Collection entries
[Start of section]
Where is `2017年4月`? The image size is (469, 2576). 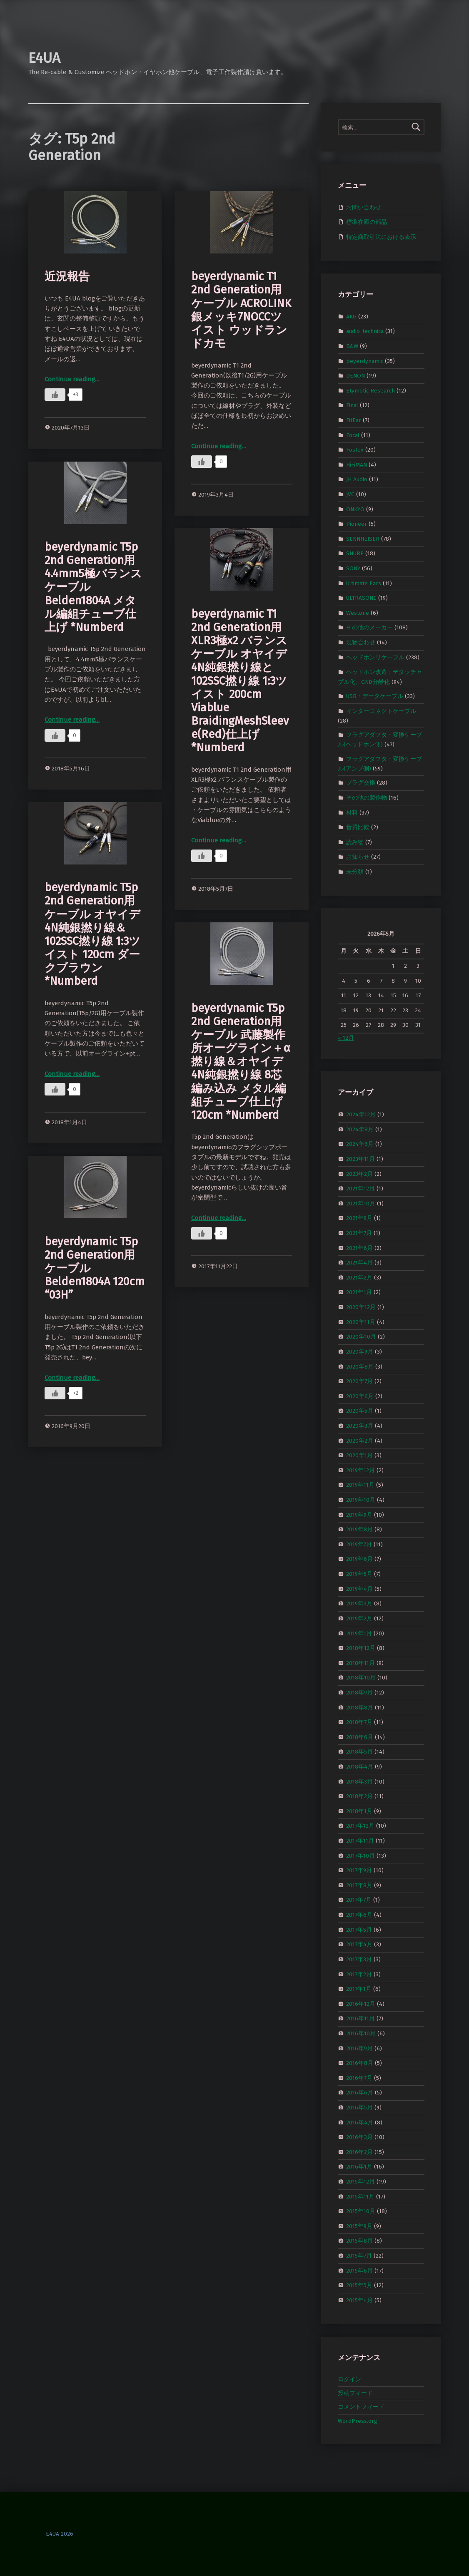
2017年4月 is located at coordinates (359, 1944).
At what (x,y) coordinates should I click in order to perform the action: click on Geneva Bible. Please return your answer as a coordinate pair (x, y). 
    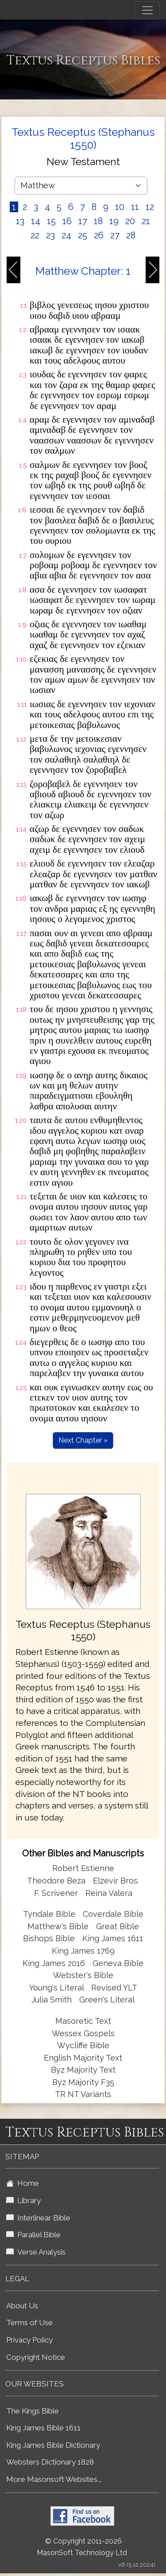
    Looking at the image, I should click on (118, 1963).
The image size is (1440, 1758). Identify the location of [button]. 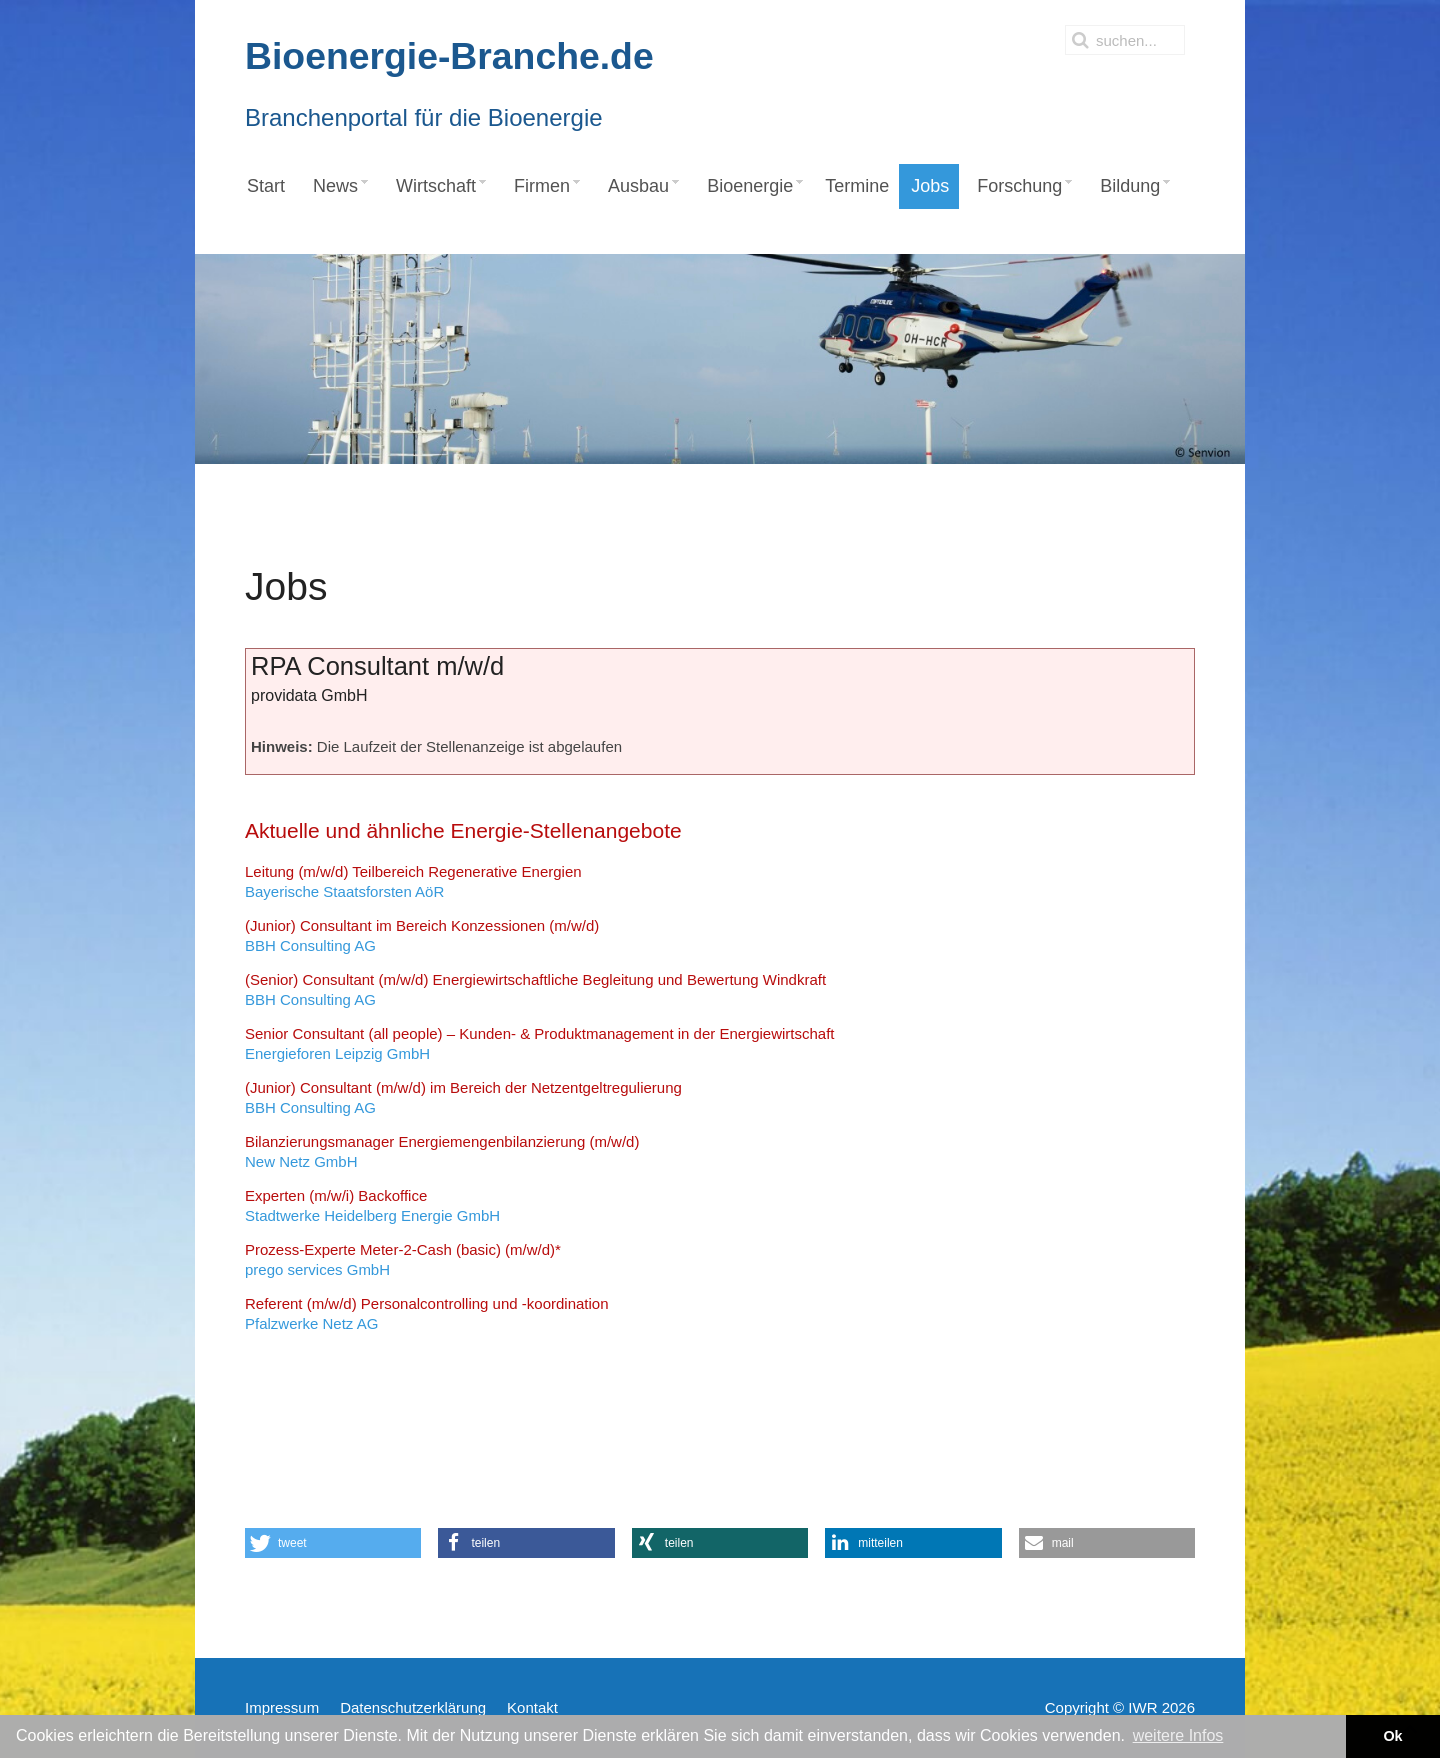
(333, 1543).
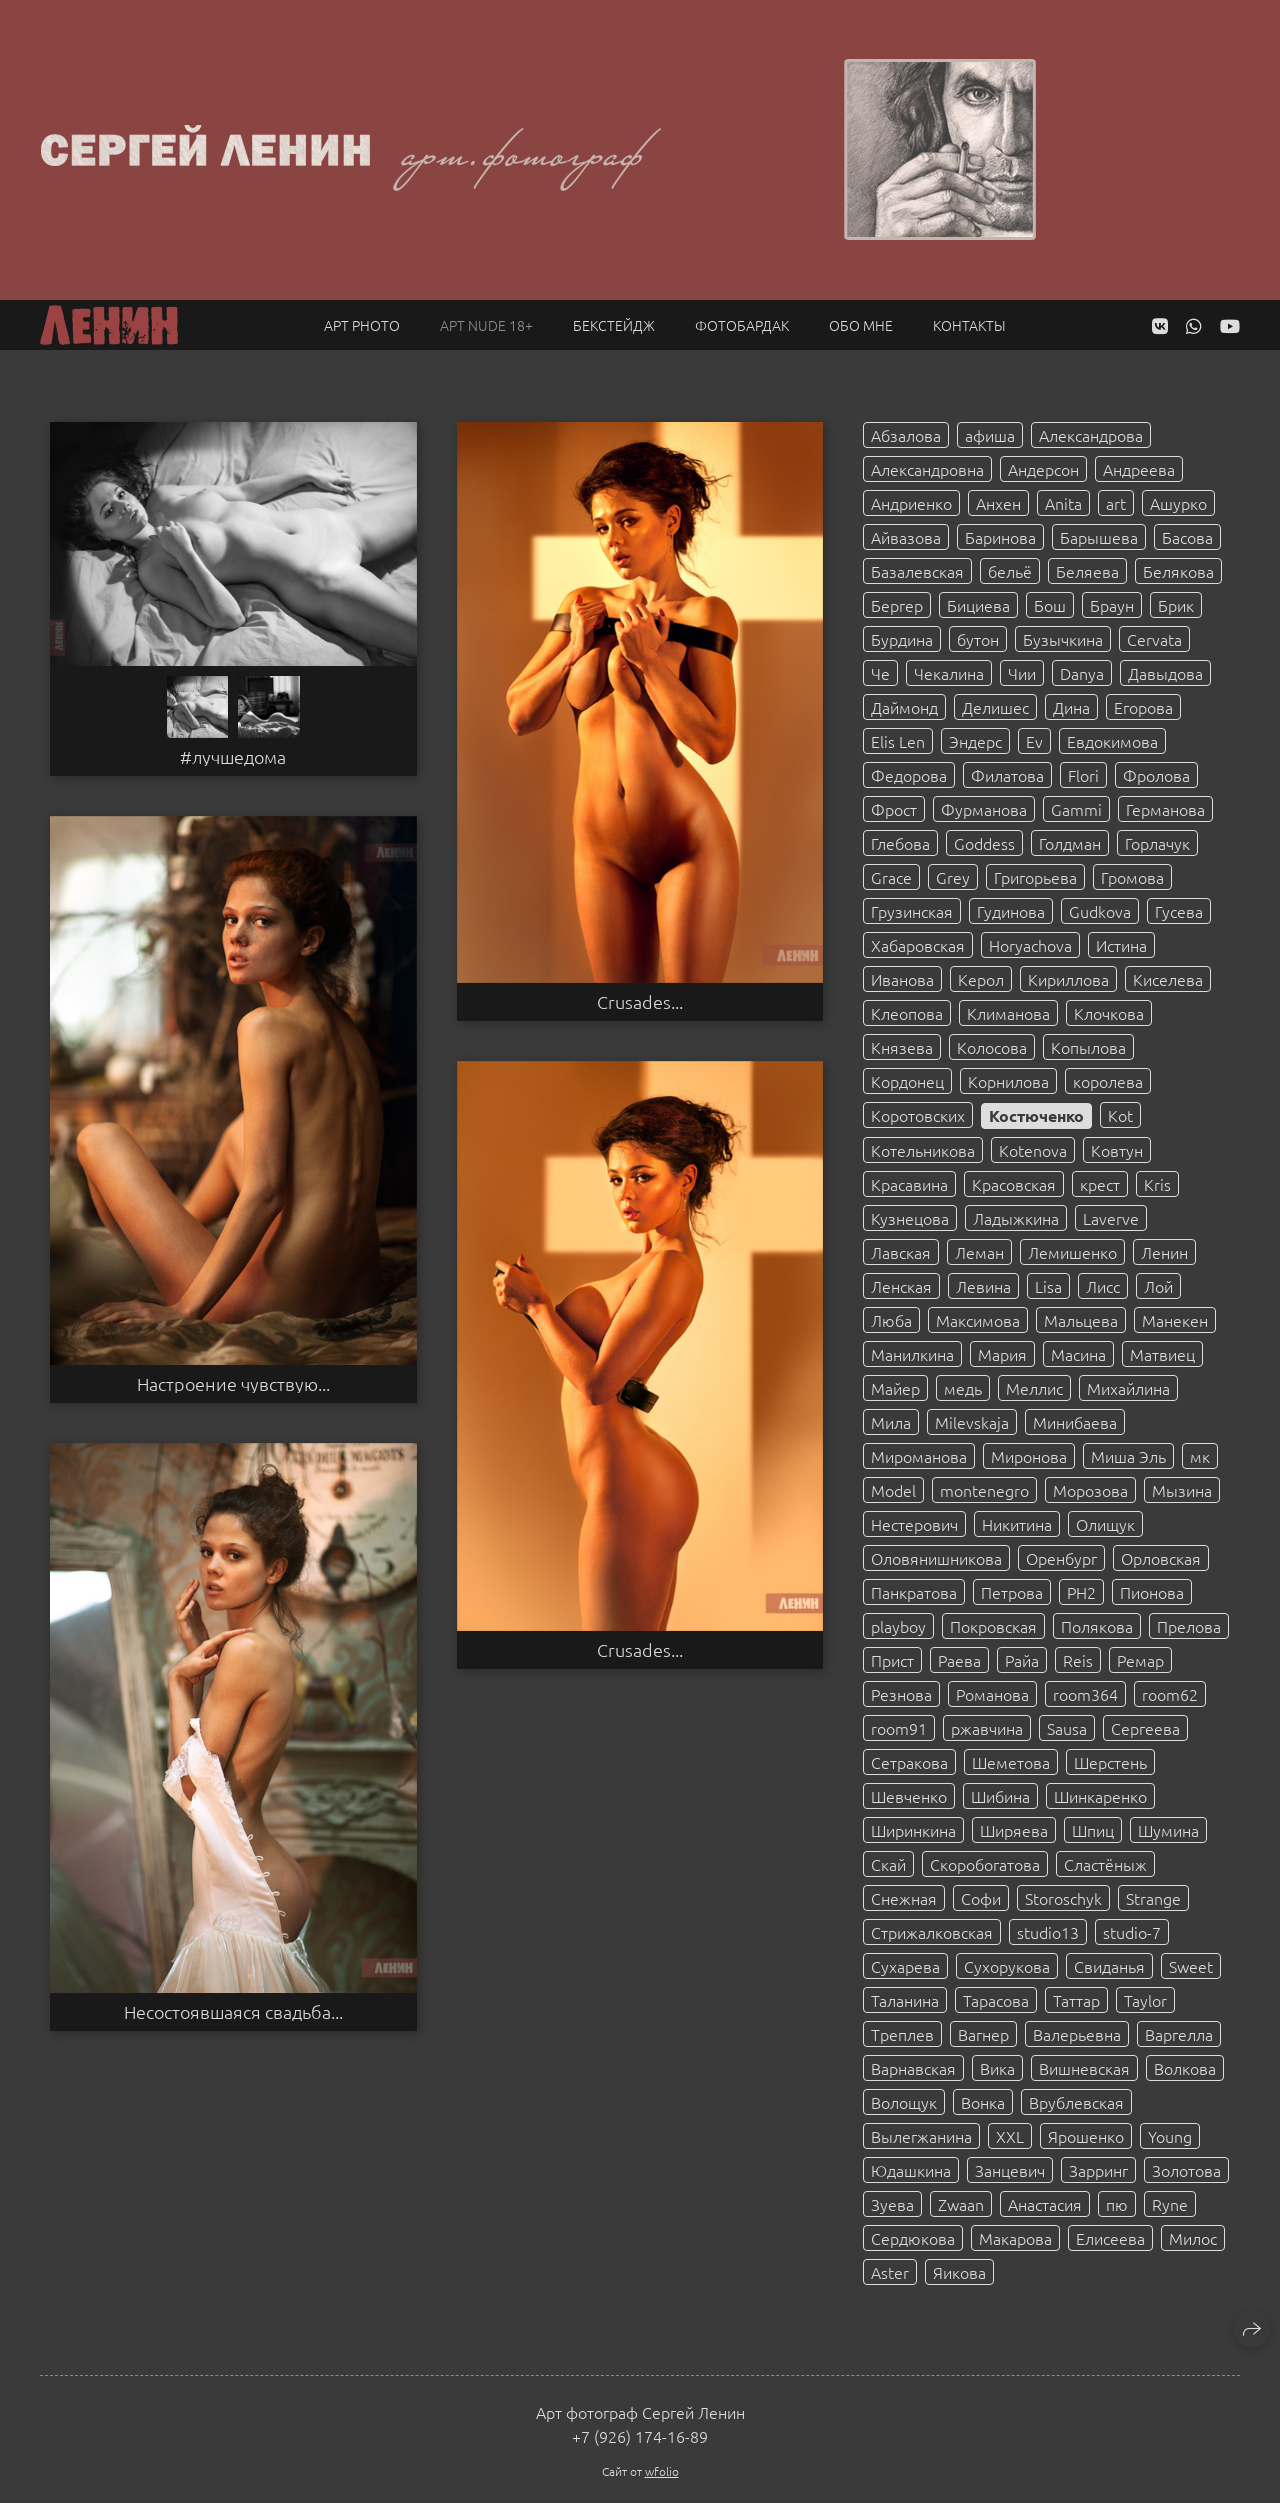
[End of section]
What the exercise asks: The entries above must be output exactly, with every image left out.

Answer:
Where is `2017年4月`? The image size is (469, 2576). 
2017年4月 is located at coordinates (359, 1944).
At what (x,y) coordinates should I click in order to perform the action: click on Geneva Bible. Please return your answer as a coordinate pair (x, y). 
    Looking at the image, I should click on (118, 1963).
The image size is (1440, 1758). Identify the location of [button]. 
(333, 1543).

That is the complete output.